Fredericton — It seems as though all of those lumps of coal given out at Christmas are doing more than just crushing the spirits of naughty children: they may also be destroying the world. A recent study released by researchers at UNB’s Faculty of Forestry & Environmental Management supports some shocking claims that old Saint Nick himself may be the driving force behind global warming.
“We started graphing the influx of air pollution and instantly we saw a huge spike during the last week of the year and the first week of the new year,” explained third-year student Eugene McCue. “At first we simply thought it was attributed to the fact that it’s colder and people are using furnaces more. The next step in our research put that theory out the window, though. We started graphing these increases compared to the temperatures, and as it gets much colder in the later stages of January the pollution actually decreases pretty drastically — it had us baffled.”
McCue went on to tell The Manatee that the research team was stuck without an answer for over a year, and thought about abandoning their efforts altogether when suddenly they had a breakthrough.
“We were having a Christmas party for the faculty,” he recalled proudly, “and we had some old Christmas movie on in the background while everyone was mingling and picking away at the gluten-free fruit cake I had made. That’s when I overheard someone on the movie say something like ‘Santa’s going to give you some coal this year.’ It struck me like a ton of fruit cake! Santa giving out all of that coal every year has got to be bad for the environment.”
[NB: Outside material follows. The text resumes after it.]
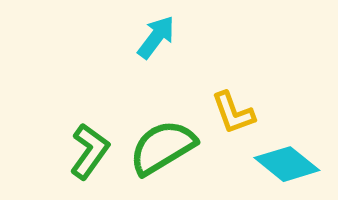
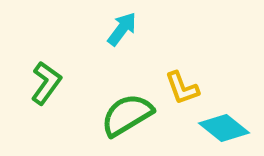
green L-shape: (90, 151) -> (46, 83), moved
Burning coal produces greenhouse gases and other harmful pollutants, including carbon dioxide, mercury compounds, sulfur dioxide and nitrogen oxides. Coal produces more pollution than any other fuel source, according to the U.S. Environmental Protection Agency. Furthermore, coal contains methane, a combustible and potent greenhouse gas. Methane’s global warming potential is 23 times greater than carbon dioxide, according to an enthralling one-sided website read by this reporter during his 3 minutes of research.
The Manatee was able to interview an elf from the Regent Mall during his break from Santa Claus photos where he supported this outrageous claim. “Santa hasn’t given out a present for ages — not to anyone,” said Elfred the Elf. “People are just so awful nowadays; everyone is on the naughty list so everyone gets a big lump of coal each year. It’s hard for the big man to keep up. Us elves aren’t even in the workshop anymore — we’re slaving away in the mines. Most of us even have black lung.”
The report released by UNB has sparked an investigation into Santa’s mining practices by the Federal government, and sources have told The Manatee that Santa should be expecting a large carbon tax in his own stocking this coming year.
I’m really disappointed you didn’t mention the huge carbon footprint left by his reindeer on roofs worldwide, not to mention the exhaust from the NORAD jets that follow him around to plot his holiday travels on radar. An unnamed source tells me that the Elves are actually temporary foreign workers who have to live 10 to a room in special ice caves that Santa and the Misses rent to them at roughly double their $10 per month salaries. The Manatee is on it. Happy holidays.
Santa’s sleigh also leaves chemtrails, apparently he is geo engineering climate change, probably on behalf of the Danish, who have laid claim to the North Pole. I overheard a guy talking about this today at the Tim Hortons in Dalhousie.